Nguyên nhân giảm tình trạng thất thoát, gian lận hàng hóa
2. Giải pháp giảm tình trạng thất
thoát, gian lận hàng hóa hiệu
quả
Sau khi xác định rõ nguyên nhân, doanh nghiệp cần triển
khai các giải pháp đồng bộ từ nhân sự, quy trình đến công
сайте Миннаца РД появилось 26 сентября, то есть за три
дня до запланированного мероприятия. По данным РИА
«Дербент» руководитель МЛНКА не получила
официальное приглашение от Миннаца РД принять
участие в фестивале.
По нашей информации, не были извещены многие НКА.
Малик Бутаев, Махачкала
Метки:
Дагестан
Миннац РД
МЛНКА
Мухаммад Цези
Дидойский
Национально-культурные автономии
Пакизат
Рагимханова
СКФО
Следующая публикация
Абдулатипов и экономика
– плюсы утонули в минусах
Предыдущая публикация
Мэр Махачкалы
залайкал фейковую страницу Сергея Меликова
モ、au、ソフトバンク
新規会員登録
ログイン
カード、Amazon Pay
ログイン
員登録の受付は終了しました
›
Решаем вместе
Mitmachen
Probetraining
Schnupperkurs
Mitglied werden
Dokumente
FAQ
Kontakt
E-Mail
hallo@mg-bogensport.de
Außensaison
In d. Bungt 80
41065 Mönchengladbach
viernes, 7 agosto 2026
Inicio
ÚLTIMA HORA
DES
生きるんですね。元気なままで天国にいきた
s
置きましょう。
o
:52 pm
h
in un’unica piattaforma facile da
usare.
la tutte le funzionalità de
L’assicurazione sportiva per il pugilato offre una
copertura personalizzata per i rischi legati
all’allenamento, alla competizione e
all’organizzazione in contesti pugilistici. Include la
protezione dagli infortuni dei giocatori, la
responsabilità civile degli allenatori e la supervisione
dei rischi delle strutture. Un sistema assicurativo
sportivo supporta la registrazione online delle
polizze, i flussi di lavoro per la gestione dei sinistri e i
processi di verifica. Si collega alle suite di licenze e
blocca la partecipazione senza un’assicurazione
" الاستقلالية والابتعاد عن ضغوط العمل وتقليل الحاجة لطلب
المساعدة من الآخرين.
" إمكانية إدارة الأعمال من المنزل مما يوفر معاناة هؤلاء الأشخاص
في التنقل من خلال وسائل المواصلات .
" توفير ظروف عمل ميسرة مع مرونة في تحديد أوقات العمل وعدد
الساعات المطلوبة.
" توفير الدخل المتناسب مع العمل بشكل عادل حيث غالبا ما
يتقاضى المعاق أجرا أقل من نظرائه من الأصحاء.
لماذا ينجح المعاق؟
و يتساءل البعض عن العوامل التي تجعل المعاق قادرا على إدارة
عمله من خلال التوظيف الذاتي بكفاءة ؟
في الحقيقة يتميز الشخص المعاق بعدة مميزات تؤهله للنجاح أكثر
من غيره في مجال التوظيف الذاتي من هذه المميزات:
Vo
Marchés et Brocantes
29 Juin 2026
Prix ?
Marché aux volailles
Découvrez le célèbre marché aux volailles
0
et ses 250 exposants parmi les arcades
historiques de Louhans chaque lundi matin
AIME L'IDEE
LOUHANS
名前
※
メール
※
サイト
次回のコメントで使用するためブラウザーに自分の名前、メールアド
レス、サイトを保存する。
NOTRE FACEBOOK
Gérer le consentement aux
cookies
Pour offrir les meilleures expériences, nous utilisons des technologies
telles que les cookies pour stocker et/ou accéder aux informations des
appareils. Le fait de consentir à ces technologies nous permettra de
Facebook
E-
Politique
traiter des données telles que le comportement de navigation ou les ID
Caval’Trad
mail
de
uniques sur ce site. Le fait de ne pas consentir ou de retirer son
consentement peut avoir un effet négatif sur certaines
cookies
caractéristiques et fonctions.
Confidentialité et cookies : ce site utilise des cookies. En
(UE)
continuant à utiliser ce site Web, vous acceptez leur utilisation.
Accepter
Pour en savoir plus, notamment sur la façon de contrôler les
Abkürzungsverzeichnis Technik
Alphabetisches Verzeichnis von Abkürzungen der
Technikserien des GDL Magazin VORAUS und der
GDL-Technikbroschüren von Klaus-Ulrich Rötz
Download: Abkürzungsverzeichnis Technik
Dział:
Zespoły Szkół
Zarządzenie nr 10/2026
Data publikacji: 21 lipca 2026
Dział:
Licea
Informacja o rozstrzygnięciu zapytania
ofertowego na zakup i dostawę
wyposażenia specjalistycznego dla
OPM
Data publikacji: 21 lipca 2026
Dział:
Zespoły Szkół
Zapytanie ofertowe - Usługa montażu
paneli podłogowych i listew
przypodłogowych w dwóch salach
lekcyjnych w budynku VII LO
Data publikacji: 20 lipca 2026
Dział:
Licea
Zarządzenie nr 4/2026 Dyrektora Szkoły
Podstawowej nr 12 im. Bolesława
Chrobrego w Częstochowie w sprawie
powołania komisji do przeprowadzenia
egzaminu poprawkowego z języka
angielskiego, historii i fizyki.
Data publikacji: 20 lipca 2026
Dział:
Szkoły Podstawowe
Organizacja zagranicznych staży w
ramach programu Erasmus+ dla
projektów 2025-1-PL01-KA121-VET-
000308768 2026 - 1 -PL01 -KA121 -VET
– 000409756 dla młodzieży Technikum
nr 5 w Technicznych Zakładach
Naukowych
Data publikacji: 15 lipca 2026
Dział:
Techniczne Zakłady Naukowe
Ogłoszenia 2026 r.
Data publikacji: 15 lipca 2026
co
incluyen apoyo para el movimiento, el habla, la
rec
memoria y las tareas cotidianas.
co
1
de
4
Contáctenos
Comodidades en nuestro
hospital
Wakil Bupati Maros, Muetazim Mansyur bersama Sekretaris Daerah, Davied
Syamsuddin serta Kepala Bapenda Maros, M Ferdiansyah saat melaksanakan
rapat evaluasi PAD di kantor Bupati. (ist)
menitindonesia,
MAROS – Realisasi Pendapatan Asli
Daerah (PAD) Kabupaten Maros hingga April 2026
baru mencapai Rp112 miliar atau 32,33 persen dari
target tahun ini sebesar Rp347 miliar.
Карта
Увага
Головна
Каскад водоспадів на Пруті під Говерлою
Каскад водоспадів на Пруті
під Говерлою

::::

## Task instructions
Output should match, line for line, the stretch of the material above from the line holding "生きるんですね。元気なままで天国にいきた" through the line holding "dei rischi delle".

## Solved exercise
生きるんですね。元気なままで天国にいきた
s
置きましょう。
o
:52 pm
h
in un’unica piattaforma facile da
usare.
la tutte le funzionalità de
L’assicurazione sportiva per il pugilato offre una
copertura personalizzata per i rischi legati
all’allenamento, alla competizione e
all’organizzazione in contesti pugilistici. Include la
protezione dagli infortuni dei giocatori, la
responsabilità civile degli allenatori e la supervisione
dei rischi delle strutture. Un sistema assicurativo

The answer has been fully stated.